MADRID (Reuters) -A Spanish judge has lifted measures that prevented UEFA and FIFA from taking action against clubs that wanted to create a European Super League.
In the ruling, published on Thursday, the commercial court in Madrid said it was lifting measures that had been adopted in April last year as even if clubs were punished by FIFA and UEFA it would not stop them going ahead with their Super League plans.
Of the 12 clubs that originally backed the breakaway Super League, only Spanish sides Real Madrid and Barcelona and Italian club Juventus remain.
The three clubs did not respond when contacted by Reuters for comment.
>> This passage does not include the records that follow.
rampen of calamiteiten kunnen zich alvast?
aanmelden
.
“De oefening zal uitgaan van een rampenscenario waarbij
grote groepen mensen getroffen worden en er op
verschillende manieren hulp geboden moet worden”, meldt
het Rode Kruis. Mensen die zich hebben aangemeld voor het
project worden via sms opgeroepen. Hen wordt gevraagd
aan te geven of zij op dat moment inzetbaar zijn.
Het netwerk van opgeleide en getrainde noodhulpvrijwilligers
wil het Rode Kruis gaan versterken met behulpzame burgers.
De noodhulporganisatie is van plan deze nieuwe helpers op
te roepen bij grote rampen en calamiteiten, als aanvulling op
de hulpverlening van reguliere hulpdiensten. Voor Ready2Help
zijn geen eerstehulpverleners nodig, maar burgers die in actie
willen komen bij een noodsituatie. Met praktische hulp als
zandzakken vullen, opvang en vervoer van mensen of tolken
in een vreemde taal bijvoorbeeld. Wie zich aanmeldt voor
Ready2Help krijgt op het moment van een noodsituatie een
World soccer’s governing body FIFA also did not comment. Newspaper AS reported that the Super League would appeal the decision.
“UEFA has today received the order of the Madrid court, lifting the precautionary measures in their entirety,” a UEFA spokesperson said.
“UEFA welcomes this decision and is considering its implications. UEFA will not be making any further comment for the time being.”
The proposed league threatened to upend the long-established order of elite soccer in Europe by guaranteeing its founding clubs places, rather than making them qualify through their domestic competitions.
Judge Sofia Gil Garcia wrote in her ruling that at the time of the project’s development, the Super League clubs were “perfectly aware of the possible consequences, which did not prevent the adoption of financing commitments, which cannot be assumed or presumed to be frustrated by possible sanctions.”
Last April, a different judge said that FIFA and UEFA must not adopt “any measure that prohibits, restricts, limits or conditions in any way” the creation of the Super League.
That decision came after both UEFA and FIFA warned they would impose sanctions on clubs and players competing in the new league, which was being set up as a rival to UEFA’s established Champions League.